A consistent theme is variability—experiences range from 'best place' and 'very good staff' to 'mostly terrible' with plans to leave. Some reviews indicate that conditions are improving with new staff and a positive outlook, while others report long-standing problems, including long gaps in contact (one reviewer reported seven months without communication). Administrative responsiveness is a recurring problem: missing return calls, poor coordination at pickup, late doctor appointments, and lost belongings were each mentioned. Taken together, these issues point to inconsistent operational practices and uneven staff training or staffing levels.

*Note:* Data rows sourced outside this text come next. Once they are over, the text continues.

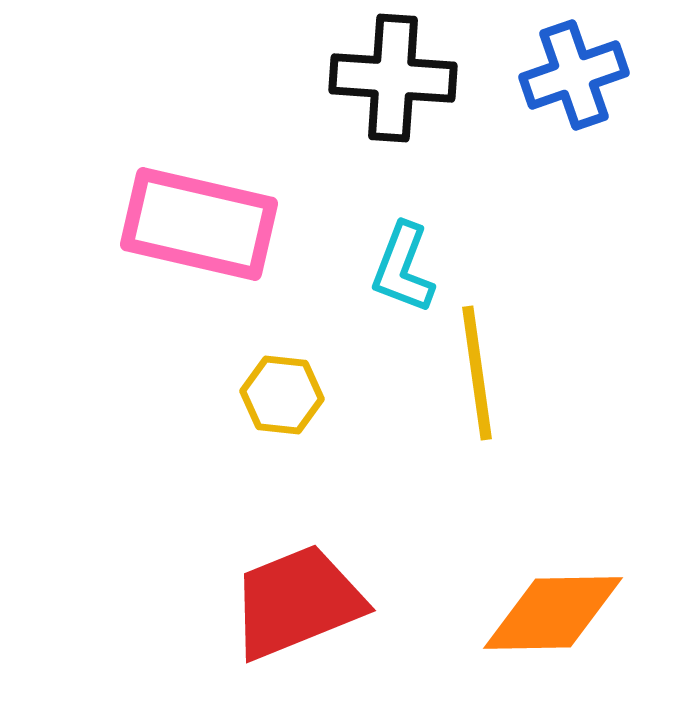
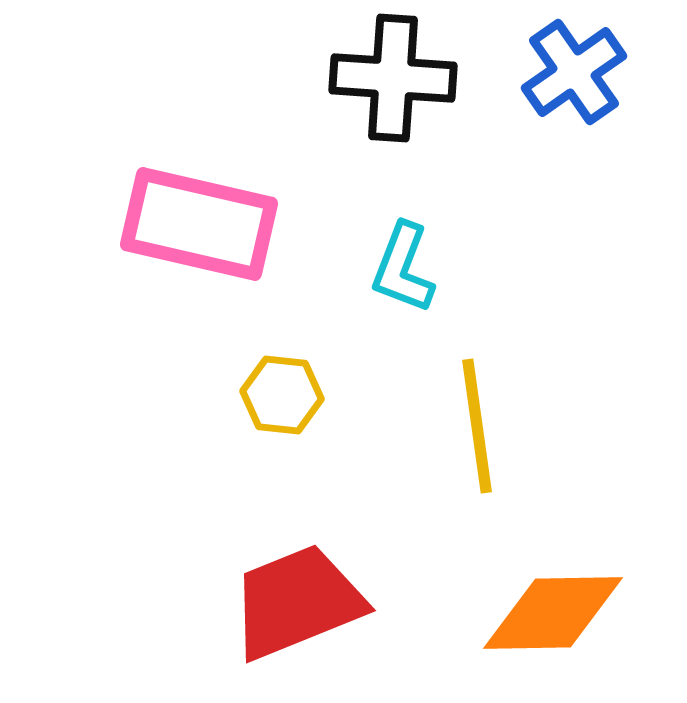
blue cross: moved 3 px up; rotated 16 degrees counterclockwise
yellow line: moved 53 px down
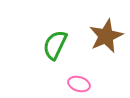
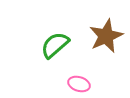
green semicircle: rotated 24 degrees clockwise
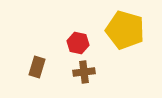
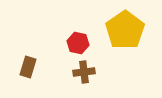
yellow pentagon: rotated 21 degrees clockwise
brown rectangle: moved 9 px left
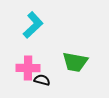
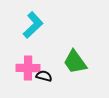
green trapezoid: rotated 44 degrees clockwise
black semicircle: moved 2 px right, 4 px up
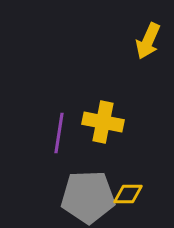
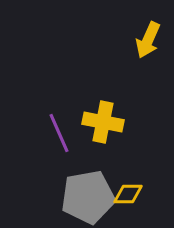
yellow arrow: moved 1 px up
purple line: rotated 33 degrees counterclockwise
gray pentagon: rotated 8 degrees counterclockwise
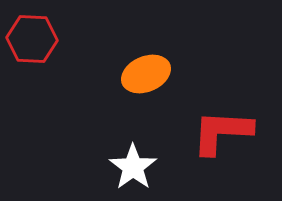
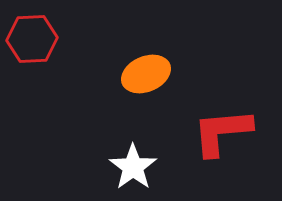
red hexagon: rotated 6 degrees counterclockwise
red L-shape: rotated 8 degrees counterclockwise
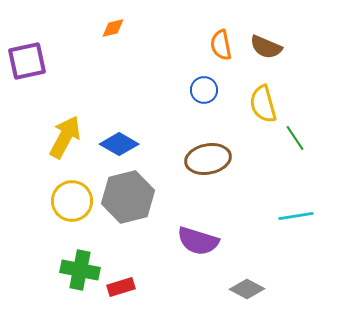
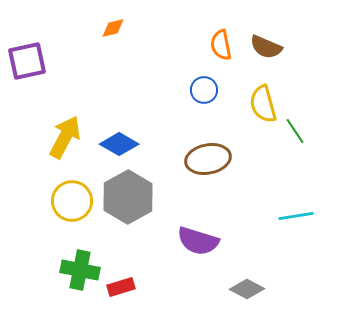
green line: moved 7 px up
gray hexagon: rotated 15 degrees counterclockwise
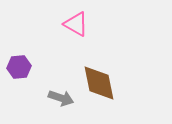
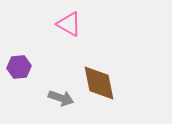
pink triangle: moved 7 px left
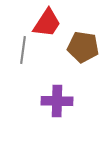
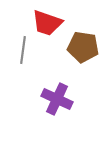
red trapezoid: rotated 76 degrees clockwise
purple cross: moved 2 px up; rotated 24 degrees clockwise
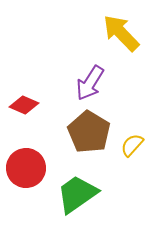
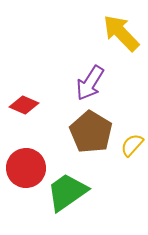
brown pentagon: moved 2 px right
green trapezoid: moved 10 px left, 2 px up
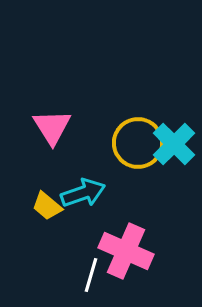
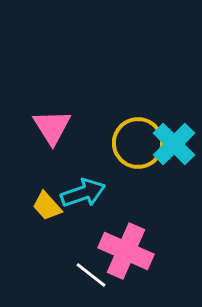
yellow trapezoid: rotated 8 degrees clockwise
white line: rotated 68 degrees counterclockwise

In summary, Edgewood Manor appears to offer a clean, secure environment with pockets of very compassionate, responsive caregiving—particularly noted in hospice contexts—but also shows multiple troubling reports of neglect, poor clinical management, and ineffective communication. The most serious and recurring negatives concern incontinence care, hygiene, medication administration, lost personal items, and at least one report alleging unlawful confinement/police involvement. Prospective residents and families should weigh these polarized experiences carefully, probe for current staffing levels, medication management protocols, incontinence and bathing policies, therapy program availability, and recent changes in administration or staff training before making a placement decision. The reviews indicate potential for good care under some staff, but also a non-trivial risk of neglect or poor clinical oversight in other cases.